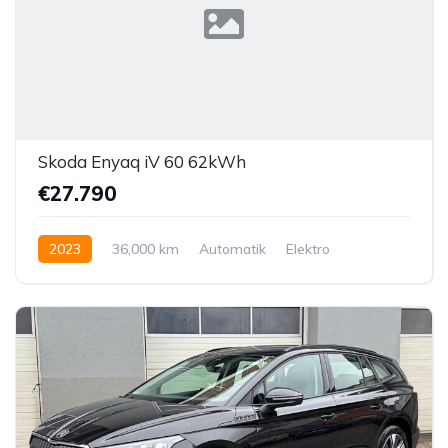
Skoda Enyaq iV 60 62kWh
€27.790
2023
36,000 km
Automatik
Elektro
Hinterradantrieb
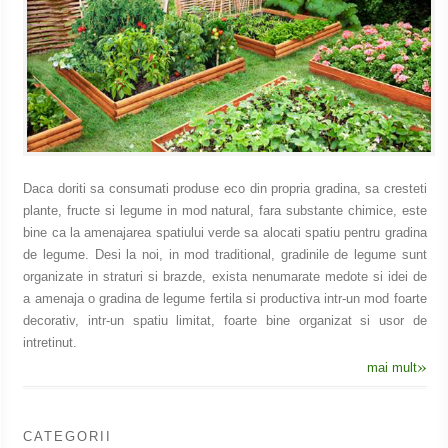
Daca doriti sa consumati produse eco din propria gradina, sa cresteti
plante, fructe si legume in mod natural, fara substante chimice, este
bine ca la amenajarea spatiului verde sa alocati spatiu pentru gradina
de legume. Desi la noi, in mod traditional, gradinile de legume sunt
organizate in straturi si brazde, exista nenumarate medote si idei de
a amenaja o gradina de legume fertila si productiva intr-un mod foarte
decorativ, intr-un spatiu limitat, foarte bine organizat si usor de
intretinut.
»
mai mult
CATEGORII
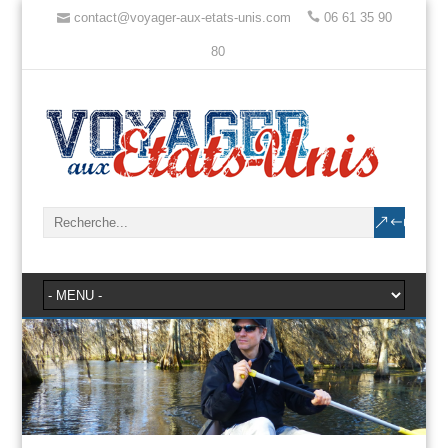
contact@voyager-aux-etats-unis.com
06 61 35 90
80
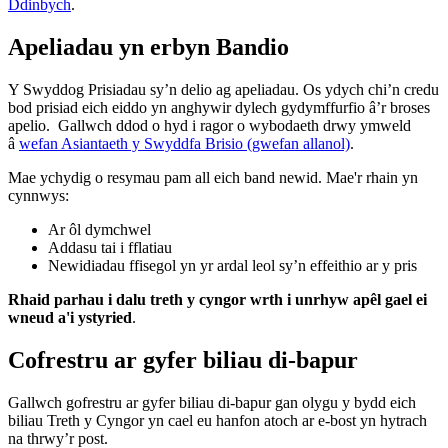
Ddinbych
.
Apeliadau yn erbyn Bandio
Y Swyddog Prisiadau sy’n delio ag apeliadau. Os ydych chi’n credu
bod prisiad eich eiddo yn anghywir dylech gydymffurfio â’r broses
apelio. Gallwch ddod o hyd i ragor o wybodaeth drwy ymweld
â
wefan Asiantaeth y Swyddfa Brisio (gwefan allanol)
.
Mae ychydig o resymau pam all eich band newid. Mae'r rhain yn
cynnwys:
Ar ôl dymchwel
Addasu tai i fflatiau
Newidiadau ffisegol yn yr ardal leol sy’n effeithio ar y pris
Rhaid parhau i dalu treth y cyngor wrth i unrhyw apêl gael ei
wneud a'i ystyried
.
Cofrestru ar gyfer biliau di-bapur
Gallwch gofrestru ar gyfer biliau di-bapur gan olygu y bydd eich
biliau Treth y Cyngor yn cael eu hanfon atoch ar e-bost yn hytrach
na thrwy’r post.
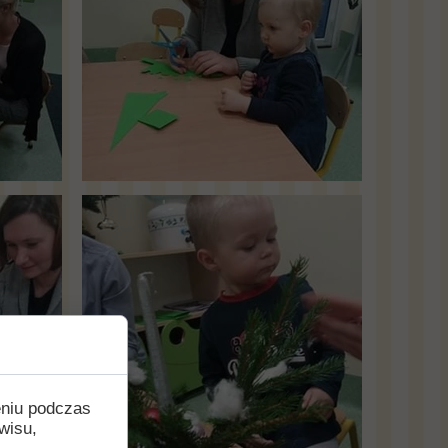
eniu podczas
wisu,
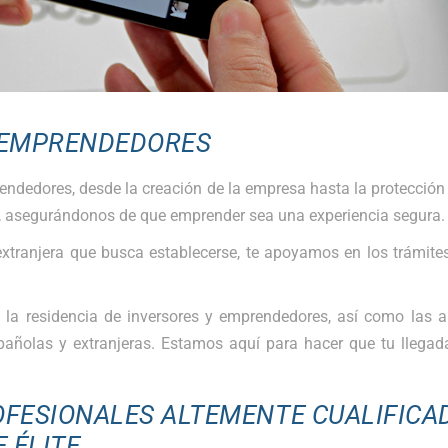
Y EMPRENDEDORES
dedores, desde la creación de la empresa hasta la protección
s, asegurándonos de que emprender sea una experiencia segura.
tranjera que busca establecerse, te apoyamos en los trámite
 la residencia de inversores y emprendedores, así como las a
spañolas y extranjeras. Estamos aquí para hacer que tu llega
OFESIONALES ALTEMENTE CUALIFICA
 ÉLITE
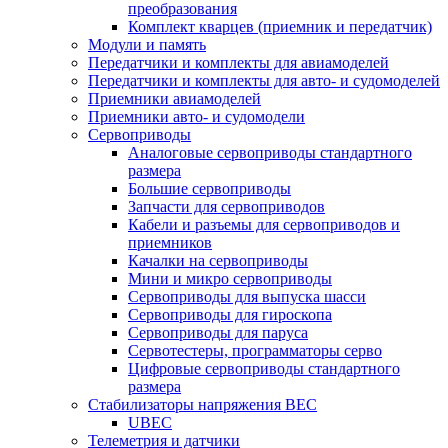
преобразования
Комплект кварцев (приемник и передатчик)
Модули и память
Передатчики и комплекты для авиамоделей
Передатчики и комплекты для авто- и судомоделей
Приемники авиамоделей
Приемники авто- и судомодели
Сервоприводы
Аналоговые сервоприводы стандартного
размера
Большие сервоприводы
Запчасти для сервоприводов
Кабели и разъемы для сервоприводов и
приемников
Качалки на сервоприводы
Мини и микро сервоприводы
Сервоприводы для выпуска шасси
Сервоприводы для гироскопа
Сервоприводы для паруса
Сервотестеры, программаторы серво
Цифровые сервоприводы стандартного
размера
Стабилизаторы напряжения BEC
UBEC
Телеметрия и датчики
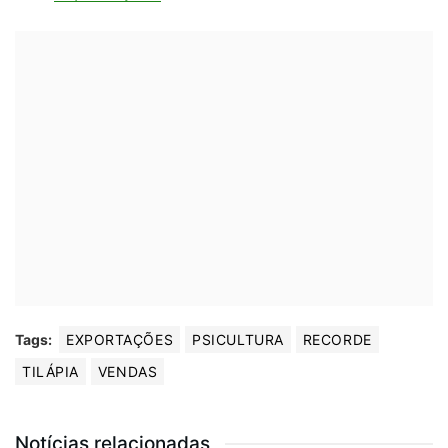
Tags:
EXPORTAÇÕES
PSICULTURA
RECORDE
TILÁPIA
VENDAS
Notícias relacionadas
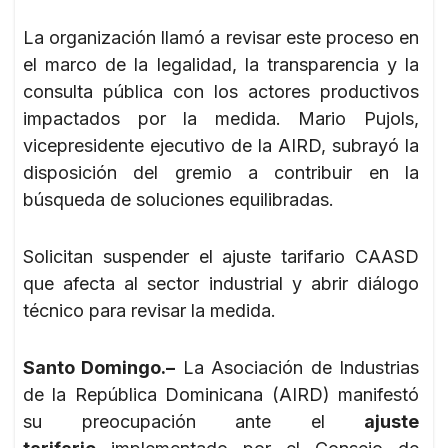
La organización llamó a revisar este proceso en
el marco de la legalidad, la transparencia y la
consulta pública con los actores productivos
impactados por la medida. Mario Pujols,
vicepresidente ejecutivo de la AIRD, subrayó la
disposición del gremio a contribuir en la
búsqueda de soluciones equilibradas.
Solicitan suspender el ajuste tarifario CAASD
que afecta al sector industrial y abrir diálogo
técnico para revisar la medida.
Santo Domingo.–
La Asociación de Industrias
de la República Dominicana (AIRD) manifestó
su preocupación ante el
ajuste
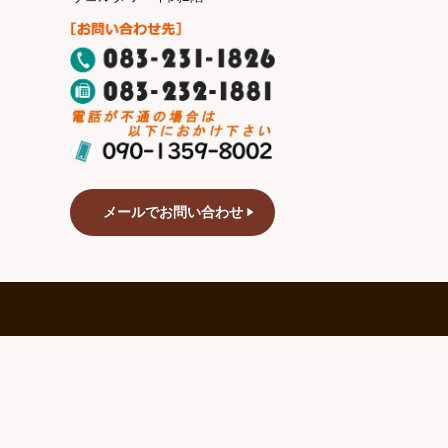
メールでお問い合わせ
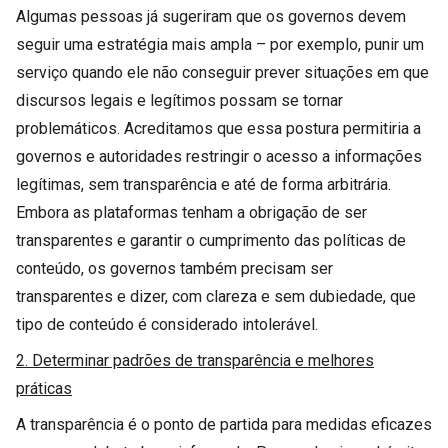
Algumas pessoas já sugeriram que os governos devem
seguir uma estratégia mais ampla – por exemplo, punir um
serviço quando ele não conseguir prever situações em que
discursos legais e legítimos possam se tornar
problemáticos. Acreditamos que essa postura permitiria a
governos e autoridades restringir o acesso a informações
legítimas, sem transparência e até de forma arbitrária.
Embora as plataformas tenham a obrigação de ser
transparentes e garantir o cumprimento das políticas de
conteúdo, os governos também precisam ser
transparentes e dizer, com clareza e sem dubiedade, que
tipo de conteúdo é considerado intolerável.
2. Determinar padrões de transparência e melhores
práticas
A transparência é o ponto de partida para medidas eficazes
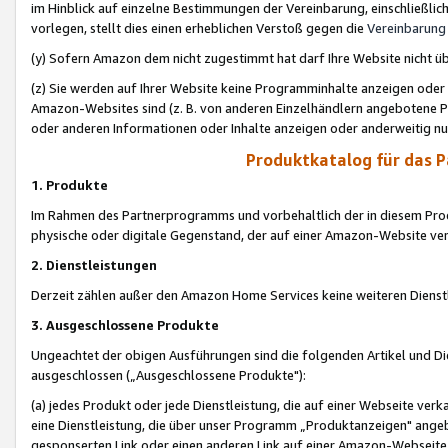
im Hinblick auf einzelne Bestimmungen der Vereinbarung, einschließlich
vorlegen, stellt dies einen erheblichen Verstoß gegen die
Vereinbarung
(y) Sofern Amazon dem nicht zugestimmt hat darf Ihre Website nicht ü
(z) Sie werden auf Ihrer Website keine Programminhalte anzeigen oder
Amazon-Websites sind (z. B. von anderen Einzelhändlern angebotene Pr
oder anderen Informationen oder Inhalte anzeigen oder anderweitig nut
Produktkatalog für das 
1. Produkte
Im Rahmen des Partnerprogramms und vorbehaltlich der in diesem Pro
physische oder digitale Gegenstand, der auf einer Amazon-Website ver
2. Dienstleistungen
Derzeit zählen außer den Amazon Home Services keine weiteren Dienst
3. Ausgeschlossene Produkte
Ungeachtet der obigen Ausführungen sind die folgenden Artikel und D
ausgeschlossen („Ausgeschlossene Produkte"):
(a) jedes Produkt oder jede Dienstleistung, die auf einer Webseite verk
eine Dienstleistung, die über unser Programm „Produktanzeigen" angeb
gesponserten Link oder einen anderen Link auf einer Amazon-Webseite ve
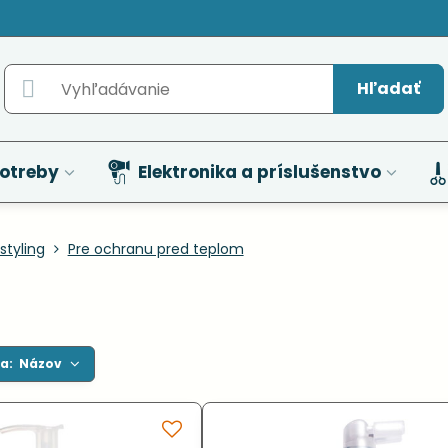
Hľadať
otreby
Elektronika a príslušenstvo
styling
Pre ochranu pred teplom
a:
Názov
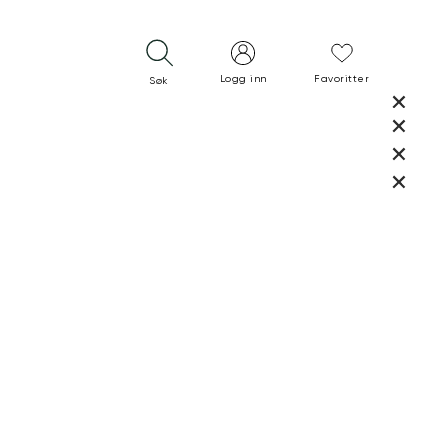
Logg inn
Favoritter
Søk
LUKK
LUKK
RASK LEVERING
GRATIS RETUR
30 DAGERS RETURRETT
LUKK
LUKK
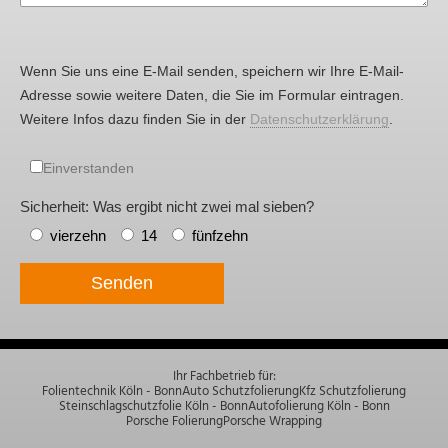
Wenn Sie uns eine E-Mail senden, speichern wir Ihre E-Mail-
Adresse sowie weitere Daten, die Sie im Formular eintragen.
Weitere Infos dazu finden Sie in der
Datenschutzerklärung
.
Einverstanden
Sicherheit: Was ergibt nicht zwei mal sieben?
vierzehn
14
fünfzehn
Senden
Ihr Fachbetrieb für:
Folientechnik Köln - Bonn
Auto Schutzfolierung
Kfz Schutzfolierung
Steinschlagschutzfolie Köln - Bonn
Autofolierung Köln - Bonn
Porsche Folierung
Porsche Wrapping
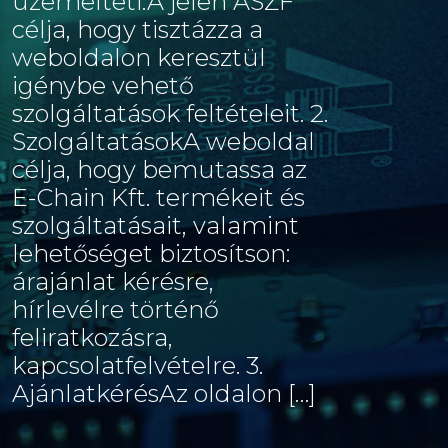
üzemelteti.A jelen ÁSZF
célja, hogy tisztázza a
weboldalon keresztül
igénybe vehető
szolgáltatások feltételeit. 2.
SzolgáltatásokA weboldal
célja, hogy bemutassa az
E-Chain Kft. termékeit és
szolgáltatásait, valamint
lehetőséget biztosítson:
árajánlat kérésre,
hírlevélre történő
feliratkozásra,
kapcsolatfelvételre. 3.
AjánlatkérésAz oldalon […]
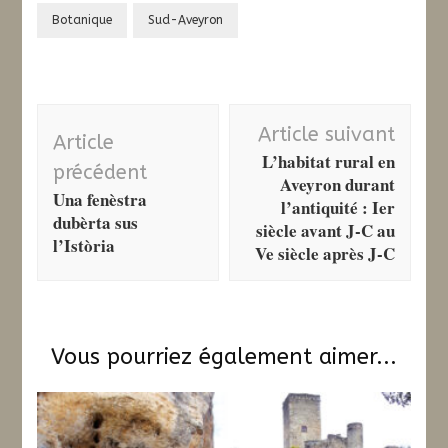
Botanique
Sud-Aveyron
Navigation
Article suivant
Article
d'article
L’habitat rural en
précédent
Aveyron durant
Una fenèstra
l’antiquité : Ier
dubèrta sus
siècle avant J-C au
l’Istòria
Ve siècle après J-C
Vous pourriez également aimer...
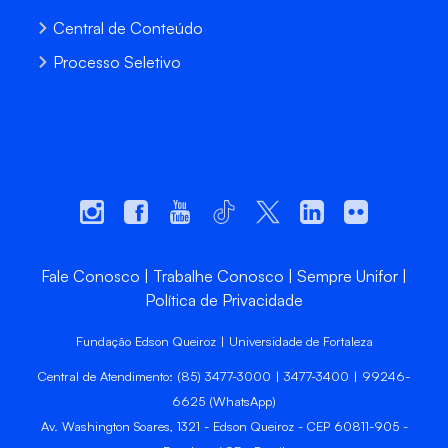
Central de Conteúdo
Processo Seletivo
Fale Conosco
Trabalhe Conosco
Sempre Unifor
Política de Privacidade
Fundação Edson Queiroz | Universidade de Fortaleza
Central de Atendimento: (85) 3477-3000 | 3477-3400 | 99246-
6625 (WhatsApp)
Av. Washington Soares, 1321 - Edson Queiroz - CEP 60811-905 -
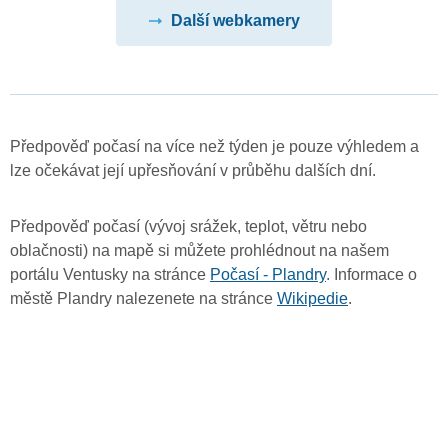
Další webkamery
Předpověď počasí na více než týden je pouze výhledem a
lze očekávat její upřesňování v průběhu dalších dní.
Předpověď počasí (vývoj srážek, teplot, větru nebo
oblačnosti) na mapě si můžete prohlédnout na našem
portálu Ventusky na stránce
Počasí - Plandry
. Informace o
městě Plandry nalezenete na stránce
Wikipedie
.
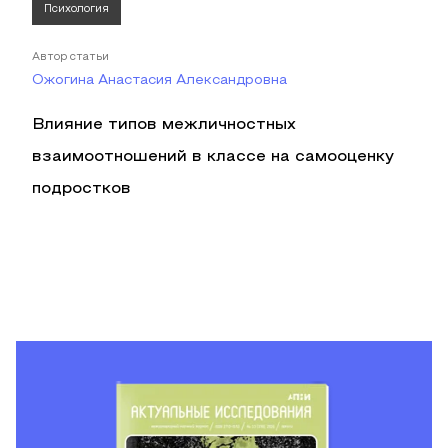
Психология
Автор статьи
Ожогина Анастасия Александровна
Влияние типов межличностных
взаимоотношений в классе на самооценку
подростков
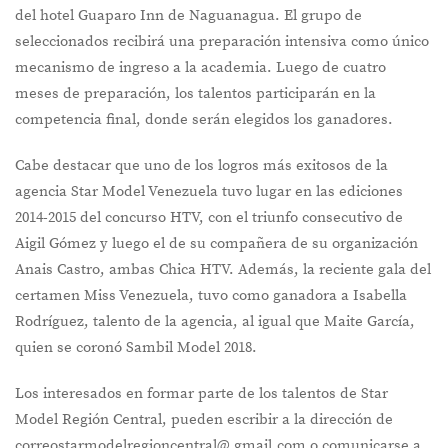
del hotel Guaparo Inn de Naguanagua. El grupo de
seleccionados recibirá una preparación intensiva como único
mecanismo de ingreso a la academia. Luego de cuatro
meses de preparación, los talentos participarán en la
competencia final, donde serán elegidos los ganadores.
Cabe destacar que uno de los logros más exitosos de la
agencia Star Model Venezuela tuvo lugar en las ediciones
2014-2015 del concurso HTV, con el triunfo consecutivo de
Aigil Gómez y luego el de su compañera de su organización
Anais Castro, ambas Chica HTV. Además, la reciente gala del
certamen Miss Venezuela, tuvo como ganadora a Isabella
Rodríguez, talento de la agencia, al igual que Maite García,
quien se coronó Sambil Model 2018.
Los interesados en formar parte de los talentos de Star
Model Región Central, pueden escribir a la dirección de
correostarmodelregioncentral@ gmail.com o comunicarse a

····················

**WORK ITEM**
Search each line of the data above for "tuvo", and copy the lines where it occurs.

**TASK ANSWER**
agencia Star Model Venezuela tuvo lugar en las ediciones
certamen Miss Venezuela, tuvo como ganadora a Isabella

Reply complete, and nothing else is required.